That's the essence of the first law. Knowledge is power. Awareness of the situation brings the ability to take action responsibility, which in turn brings confidence and the feeling of being in control.
Minimal Disclosure for a Constrained Use
- The solution which discloses the least amount of identifying information and best limits its use is the most stable long term solution.
- —The Laws of Identity, Cameron, 2005
Let's focus once more on the partnership example we introduced in last section "User Control and Consent."
Your company negotiated access to the hardware vendor website to fulfill a business need, empowering employees to purchase devices for the company with a process as agile as possible. The purchase process needs to gather some specific data from every shopping session. The fact that you are an employee of a certain partner, your name, the business address to which items will have to be shipped, coordinates for emitting an invoice, the spending limit that has been assigned to you or to your role. Omit any of those data, and the transaction cannot take place. Do they need to know your salary? Your home address? Your blood type? You religious beliefs? Your hair length? They would probably be happy to have some of that information, but the answer to all these questions is a resounding no. The reason for which you are shopping at their website is performing purchases for your employer. The fact that you are a geek and that later that night you will buy an oscilloscope for your personal enjoyment is not relevant now, and therefore your home address should not be part of the current transaction.
Even if the hardware partner is acting in good faith and does not sell your personal data to junk mailers, disclosing more data than necessary is still a very bad idea. A rich archive of personal details is a treasure trove for identity rogues and makes the company a very palatable target of attacks. The liability is also higher in case of accidents. A laptop forgotten on a train with a list of names plus company addresses is much less likely to unleash a class action lawsuit than the same list of names with home addresses, birth dates, and so on.
The principle of minimal disclosure can and should also be applied at a finer level of granularity. A business selling wine, in a country where alcohol consumption is allowed only after a certain age, may be tempted to store the birth date of recurrent customers. That is a point of liability that could be easily avoided because it is possible to store only the aspect relevant to the business (that is, a Boolean expressing if the customer is above or below the threshold age).
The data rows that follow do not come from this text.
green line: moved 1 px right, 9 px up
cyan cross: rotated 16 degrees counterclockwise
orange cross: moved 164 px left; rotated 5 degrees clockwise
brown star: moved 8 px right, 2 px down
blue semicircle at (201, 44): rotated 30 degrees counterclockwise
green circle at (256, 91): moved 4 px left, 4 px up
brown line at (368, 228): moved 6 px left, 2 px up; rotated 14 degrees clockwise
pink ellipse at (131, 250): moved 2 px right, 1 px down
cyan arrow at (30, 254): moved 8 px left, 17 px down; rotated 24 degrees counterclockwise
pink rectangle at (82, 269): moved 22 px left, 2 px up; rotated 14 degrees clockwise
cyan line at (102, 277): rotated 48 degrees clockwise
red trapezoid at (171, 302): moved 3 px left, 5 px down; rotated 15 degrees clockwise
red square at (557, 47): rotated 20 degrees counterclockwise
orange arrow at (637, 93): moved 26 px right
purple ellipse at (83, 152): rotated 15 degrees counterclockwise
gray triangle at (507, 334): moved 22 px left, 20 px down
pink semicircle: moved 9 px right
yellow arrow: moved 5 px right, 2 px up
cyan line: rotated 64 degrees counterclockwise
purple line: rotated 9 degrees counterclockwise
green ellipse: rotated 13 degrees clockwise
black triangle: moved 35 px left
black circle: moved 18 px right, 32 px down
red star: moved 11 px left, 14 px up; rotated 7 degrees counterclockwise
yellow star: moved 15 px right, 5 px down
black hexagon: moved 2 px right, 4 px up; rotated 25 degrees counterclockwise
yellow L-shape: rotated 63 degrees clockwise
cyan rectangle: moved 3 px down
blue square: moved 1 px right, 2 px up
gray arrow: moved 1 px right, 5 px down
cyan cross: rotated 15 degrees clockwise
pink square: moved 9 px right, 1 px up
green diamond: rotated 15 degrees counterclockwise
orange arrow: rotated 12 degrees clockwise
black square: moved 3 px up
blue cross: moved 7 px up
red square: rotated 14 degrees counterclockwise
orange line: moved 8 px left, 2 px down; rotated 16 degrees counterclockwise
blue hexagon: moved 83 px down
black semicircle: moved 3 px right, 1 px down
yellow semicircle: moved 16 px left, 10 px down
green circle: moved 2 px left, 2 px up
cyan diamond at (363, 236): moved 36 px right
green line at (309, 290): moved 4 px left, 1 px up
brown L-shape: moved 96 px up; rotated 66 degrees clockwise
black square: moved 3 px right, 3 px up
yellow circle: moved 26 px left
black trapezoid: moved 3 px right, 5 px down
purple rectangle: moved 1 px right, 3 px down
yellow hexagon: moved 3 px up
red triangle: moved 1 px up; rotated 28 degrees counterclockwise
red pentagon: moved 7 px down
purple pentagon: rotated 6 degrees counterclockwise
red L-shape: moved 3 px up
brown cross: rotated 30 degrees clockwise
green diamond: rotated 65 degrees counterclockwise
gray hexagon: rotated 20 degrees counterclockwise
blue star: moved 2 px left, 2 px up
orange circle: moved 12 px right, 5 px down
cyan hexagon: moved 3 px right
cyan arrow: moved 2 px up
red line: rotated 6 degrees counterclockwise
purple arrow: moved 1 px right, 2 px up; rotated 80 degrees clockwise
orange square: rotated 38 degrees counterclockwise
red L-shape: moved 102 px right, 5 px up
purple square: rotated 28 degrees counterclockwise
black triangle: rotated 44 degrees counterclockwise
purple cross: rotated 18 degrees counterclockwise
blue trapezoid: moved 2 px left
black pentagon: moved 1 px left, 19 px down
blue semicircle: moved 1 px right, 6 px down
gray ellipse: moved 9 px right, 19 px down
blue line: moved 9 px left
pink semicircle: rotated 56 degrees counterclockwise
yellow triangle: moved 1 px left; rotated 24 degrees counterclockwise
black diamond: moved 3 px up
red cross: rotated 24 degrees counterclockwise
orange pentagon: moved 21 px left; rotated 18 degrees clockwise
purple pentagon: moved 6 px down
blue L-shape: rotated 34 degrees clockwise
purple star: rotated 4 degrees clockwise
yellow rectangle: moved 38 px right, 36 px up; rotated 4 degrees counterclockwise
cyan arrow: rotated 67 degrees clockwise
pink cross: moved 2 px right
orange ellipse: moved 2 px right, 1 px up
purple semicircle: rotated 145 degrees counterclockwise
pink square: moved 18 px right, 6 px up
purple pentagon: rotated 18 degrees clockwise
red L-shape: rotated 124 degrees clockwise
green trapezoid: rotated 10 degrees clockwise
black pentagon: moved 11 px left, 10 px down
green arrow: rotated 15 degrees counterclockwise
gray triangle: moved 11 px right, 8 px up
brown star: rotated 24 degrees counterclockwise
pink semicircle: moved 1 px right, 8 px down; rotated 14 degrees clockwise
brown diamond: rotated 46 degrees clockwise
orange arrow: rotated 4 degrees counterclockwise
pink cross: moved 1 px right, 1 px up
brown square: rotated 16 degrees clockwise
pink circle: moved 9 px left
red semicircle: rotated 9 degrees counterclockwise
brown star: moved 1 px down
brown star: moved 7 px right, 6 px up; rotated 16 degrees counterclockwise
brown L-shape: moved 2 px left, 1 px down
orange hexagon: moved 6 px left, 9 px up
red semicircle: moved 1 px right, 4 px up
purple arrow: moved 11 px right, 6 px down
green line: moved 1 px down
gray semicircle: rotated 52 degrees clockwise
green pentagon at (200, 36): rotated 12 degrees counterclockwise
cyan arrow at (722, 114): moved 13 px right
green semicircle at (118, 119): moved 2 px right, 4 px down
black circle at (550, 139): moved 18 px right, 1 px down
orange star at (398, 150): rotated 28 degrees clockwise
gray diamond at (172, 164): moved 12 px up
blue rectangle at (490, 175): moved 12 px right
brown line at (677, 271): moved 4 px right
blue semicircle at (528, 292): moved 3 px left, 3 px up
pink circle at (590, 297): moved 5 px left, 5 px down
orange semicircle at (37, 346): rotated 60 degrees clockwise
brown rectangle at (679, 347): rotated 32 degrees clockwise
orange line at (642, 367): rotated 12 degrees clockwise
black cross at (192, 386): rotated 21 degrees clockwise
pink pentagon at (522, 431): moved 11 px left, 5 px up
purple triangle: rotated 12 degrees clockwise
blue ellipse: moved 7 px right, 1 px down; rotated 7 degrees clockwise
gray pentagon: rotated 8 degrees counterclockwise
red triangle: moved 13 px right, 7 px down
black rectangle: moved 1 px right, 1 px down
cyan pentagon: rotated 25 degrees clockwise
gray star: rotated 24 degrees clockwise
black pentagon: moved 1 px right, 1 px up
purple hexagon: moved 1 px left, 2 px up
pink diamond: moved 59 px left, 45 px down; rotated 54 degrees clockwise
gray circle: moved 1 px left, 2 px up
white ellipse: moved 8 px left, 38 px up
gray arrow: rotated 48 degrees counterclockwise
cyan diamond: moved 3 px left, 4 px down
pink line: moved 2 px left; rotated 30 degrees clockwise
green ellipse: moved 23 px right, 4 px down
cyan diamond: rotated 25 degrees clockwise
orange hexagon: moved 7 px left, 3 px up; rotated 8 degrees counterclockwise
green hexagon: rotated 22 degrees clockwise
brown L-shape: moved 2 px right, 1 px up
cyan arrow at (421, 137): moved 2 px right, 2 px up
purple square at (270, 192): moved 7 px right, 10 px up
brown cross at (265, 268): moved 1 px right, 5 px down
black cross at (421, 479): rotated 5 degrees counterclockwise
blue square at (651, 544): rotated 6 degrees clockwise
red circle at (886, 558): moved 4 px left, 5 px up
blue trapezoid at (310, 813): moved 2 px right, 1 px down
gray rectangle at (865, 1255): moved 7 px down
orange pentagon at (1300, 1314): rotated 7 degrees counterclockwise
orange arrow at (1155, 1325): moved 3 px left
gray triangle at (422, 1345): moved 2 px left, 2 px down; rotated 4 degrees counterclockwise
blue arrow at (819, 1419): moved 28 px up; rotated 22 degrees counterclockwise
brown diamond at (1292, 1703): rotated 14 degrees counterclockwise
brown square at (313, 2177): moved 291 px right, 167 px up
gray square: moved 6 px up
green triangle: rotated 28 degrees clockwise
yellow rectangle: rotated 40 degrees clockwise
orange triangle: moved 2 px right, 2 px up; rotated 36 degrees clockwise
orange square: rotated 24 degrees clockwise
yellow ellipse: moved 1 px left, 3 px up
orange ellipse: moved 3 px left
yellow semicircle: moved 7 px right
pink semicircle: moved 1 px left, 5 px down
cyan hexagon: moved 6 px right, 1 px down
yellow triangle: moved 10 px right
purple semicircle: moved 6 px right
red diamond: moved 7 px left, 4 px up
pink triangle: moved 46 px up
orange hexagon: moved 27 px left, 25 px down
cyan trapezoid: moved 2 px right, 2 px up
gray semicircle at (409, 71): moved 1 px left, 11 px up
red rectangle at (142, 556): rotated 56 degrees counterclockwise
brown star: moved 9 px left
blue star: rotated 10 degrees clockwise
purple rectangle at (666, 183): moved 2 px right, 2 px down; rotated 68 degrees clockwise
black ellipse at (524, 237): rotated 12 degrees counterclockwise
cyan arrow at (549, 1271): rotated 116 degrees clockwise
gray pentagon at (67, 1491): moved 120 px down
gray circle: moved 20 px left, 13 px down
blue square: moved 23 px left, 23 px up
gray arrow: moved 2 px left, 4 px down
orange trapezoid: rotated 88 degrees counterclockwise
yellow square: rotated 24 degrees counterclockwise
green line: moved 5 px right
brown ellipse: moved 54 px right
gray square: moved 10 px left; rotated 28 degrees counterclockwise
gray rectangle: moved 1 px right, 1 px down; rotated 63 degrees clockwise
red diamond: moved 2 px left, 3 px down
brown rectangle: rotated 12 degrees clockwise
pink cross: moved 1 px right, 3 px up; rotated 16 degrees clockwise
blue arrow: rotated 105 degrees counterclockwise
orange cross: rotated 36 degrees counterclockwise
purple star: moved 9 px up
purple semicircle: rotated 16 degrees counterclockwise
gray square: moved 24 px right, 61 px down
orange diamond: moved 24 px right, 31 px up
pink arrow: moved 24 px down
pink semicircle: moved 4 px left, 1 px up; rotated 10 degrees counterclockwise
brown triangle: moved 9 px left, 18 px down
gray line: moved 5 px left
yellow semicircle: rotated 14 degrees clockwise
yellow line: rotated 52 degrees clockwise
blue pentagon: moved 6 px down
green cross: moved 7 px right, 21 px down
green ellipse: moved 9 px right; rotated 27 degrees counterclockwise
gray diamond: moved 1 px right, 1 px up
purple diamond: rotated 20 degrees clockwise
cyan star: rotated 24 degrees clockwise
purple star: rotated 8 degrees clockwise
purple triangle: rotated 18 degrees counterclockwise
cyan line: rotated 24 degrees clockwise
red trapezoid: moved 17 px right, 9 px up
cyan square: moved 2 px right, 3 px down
Unfortunately, today's identity silos often invite practices in open violation of the second law. Many business operations in the United States require disclosure of the Social Security Number or SSN (see the sidebar "America and Identity Theft" in Chapter 1). It often happens that the SSN will end up being memorized in the user profile, even if there's no need to know it beyond the current transaction. It is kept just in case because it is information difficult to obtain. In the most appalling cases, it is even misused as record key because it is a unique identifier. The latter are the worst cases. Not only is the SSN very valuable information per se, it also provides a key for aggregating and interpreting identity data stolen elsewhere! That means spreading the damage across different identity contexts, annihilating one of the only advantages of today's identity silos. Because it is so difficult for information to flow between silos, the scope of damage is often contained too.
The principle of minimal disclosure for constrained use is very pragmatic, and the strategic value of the practice is clear. It is clearly proven architectural wisdom applied to the context of identity.
Justifiable Parties
- Digital identity systems must be designed so the disclosure of identifying information is limited to parties having a necessary and justifiable place in a given identity relationship.
- —The Laws of Identity, Cameron, 2005
One of the first adopters of Microsoft Passport was Victoria's Secret. At the time, it was not a well-known brand in Italy. When one of the authors found out that it was a lingerie brand, he was puzzled. He spent a good deal of time trying to understand the business reasons for which Microsoft needed to be informed of the details of his Valentine's day purchases.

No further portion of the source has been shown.